The demo applications can serve as inspiration or as a starting point.
Learn more about the details in the [technical blog post](https://neo4j.com/developer-blog/genai-app-how-to-build/).

# Configure

Create a `.env` file from the environment template file `env.example`

Available variables:
| Variable Name | Default value | Description |
|------------------------|------------------------------------|-------------------------------------------------------------------------|
| OLLAMA_BASE_URL | http://host.docker.internal:11434 | REQUIRED - URL to Ollama LLM API |
| NEO4J_URI | neo4j://database:7687 | REQUIRED - URL to Neo4j database |
| NEO4J_USERNAME | neo4j | REQUIRED - Username for Neo4j database |
| NEO4J_PASSWORD | password | REQUIRED - Password for Neo4j database |
| LLM | llama2 | REQUIRED - Can be any Ollama model tag, or gpt-4 or gpt-3.5 or claudev2 |
| EMBEDDING_MODEL | sentence_transformer | REQUIRED - Can be sentence_transformer, openai, aws, ollama or google-genai-embedding-001|
| AWS_ACCESS_KEY_ID | | REQUIRED - Only if LLM=claudev2 or embedding_model=aws |
| AWS_SECRET_ACCESS_KEY | | REQUIRED - Only if LLM=claudev2 or embedding_model=aws |
| AWS_DEFAULT_REGION | | REQUIRED - Only if LLM=claudev2 or embedding_model=aws |
| OPENAI_API_KEY | | REQUIRED - Only if LLM=gpt-4 or LLM=gpt-3.5 or embedding_model=openai |
| GOOGLE_API_KEY | | REQUIRED - Only required when using GoogleGenai LLM or embedding model google-genai-embedding-001|
| LANGCHAIN_ENDPOINT | "https://api.smith.langchain.com" | OPTIONAL - URL to Langchain Smith API |
| LANGCHAIN_TRACING_V2 | false | OPTIONAL - Enable Langchain tracing v2 |
| LANGCHAIN_PROJECT | | OPTIONAL - Langchain project name |
| LANGCHAIN_API_KEY | | OPTIONAL - Langchain API key |

## LLM Configuration
MacOS and Linux users can use any LLM that's available via Ollama. Check the "tags" section under the model page you want to use on https://ollama.ai/library and write the tag for the value of the environment variable `LLM=` in the `.env` file.
All platforms can use GPT-3.5-turbo and GPT-4 (bring your own API keys for OpenAI models).

**MacOS**
Install [Ollama](https://ollama.ai) on MacOS and start it before running `docker compose up` using `ollama serve` in a separate terminal.

**Linux**
No need to install Ollama manually, it will run in a container as
part of the stack when running with the Linux profile: run `docker compose --profile linux up`.
Make sure to set the `OLLAMA_BASE_URL=http://llm:11434` in the `.env` file when using Ollama docker container.
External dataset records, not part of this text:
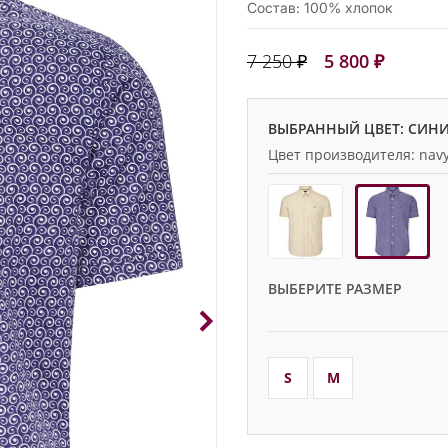
Состав: 100% хлопок
7 250 ₽
5 800 ₽
ВЫБРАННЫЙ ЦВЕТ: СИН
Цвет производителя: nav
ВЫБЕРИТЕ РАЗМЕР
S
M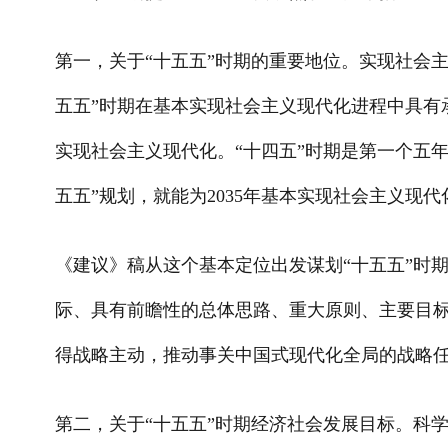
第一，关于“十五五”时期的重要地位。实现社会
五五”时期在基本实现社会主义现代化进程中具有承
实现社会主义现代化。“十四五”时期是第一个五
五五”规划，就能为2035年基本实现社会主义现
《建议》稿从这个基本定位出发谋划“十五五”时
际、具有前瞻性的总体思路、重大原则、主要目
得战略主动，推动事关中国式现代化全局的战略
第二，关于“十五五”时期经济社会发展目标。科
To use the Linux-GPU profile: run `docker compose --profile linux-gpu up`. Also change `OLLAMA_BASE_URL=http://llm-gpu:11434` in the `.env` file.

**Windows**
Ollama now supports Windows. Install [Ollama](https://ollama.ai) on Windows and start it before running `docker compose up` using `ollama serve` in a separate terminal. Alternatively, Windows users can generate an OpenAI API key and configure the stack to use `gpt-3.5` or `gpt-4` in the `.env` file.
# Develop

> [!WARNING]
> There is a performance issue that impacts python applications in the `4.24.x` releases of Docker Desktop. Please upgrade to the latest release before using this stack.

**To start everything**
```
docker compose up
```
If changes to build scripts have been made, **rebuild**.
```
docker compose up --build
```

To enter **watch mode** (auto rebuild on file changes).
First start everything, then in new terminal:
```
docker compose watch
```

**Shutdown**
If health check fails or containers don't start up as expected, shutdown
completely to start up again.
```
docker compose down
```

# Applications

Here's what's in this repo:

| Name | Main files | Compose name | URLs | Description |
|---|---|---|---|---|
| Support Bot | `bot.py` | `bot` | http://localhost:8501 | Main usecase. Fullstack Python application. |
| Stack Overflow Loader | `loader.py` | `loader` | http://localhost:8502 | Load SO data into the database (create vector embeddings etc). Fullstack Python application. |
| PDF Reader | `pdf_bot.py` | `pdf_bot` | http://localhost:8503 | Read local PDF and ask it questions. Fullstack Python application. |
| Standalone Bot API | `api.py` | `api` | http://localhost:8504 | Standalone HTTP API streaming (SSE) + non-streaming endpoints Python. |
| Standalone Bot UI | `front-end/` | `front-end` | http://localhost:8505 | Standalone client that uses the Standalone Bot API to interact with the model. JavaScript (Svelte) front-end. |

The database can be explored at http://localhost:7474.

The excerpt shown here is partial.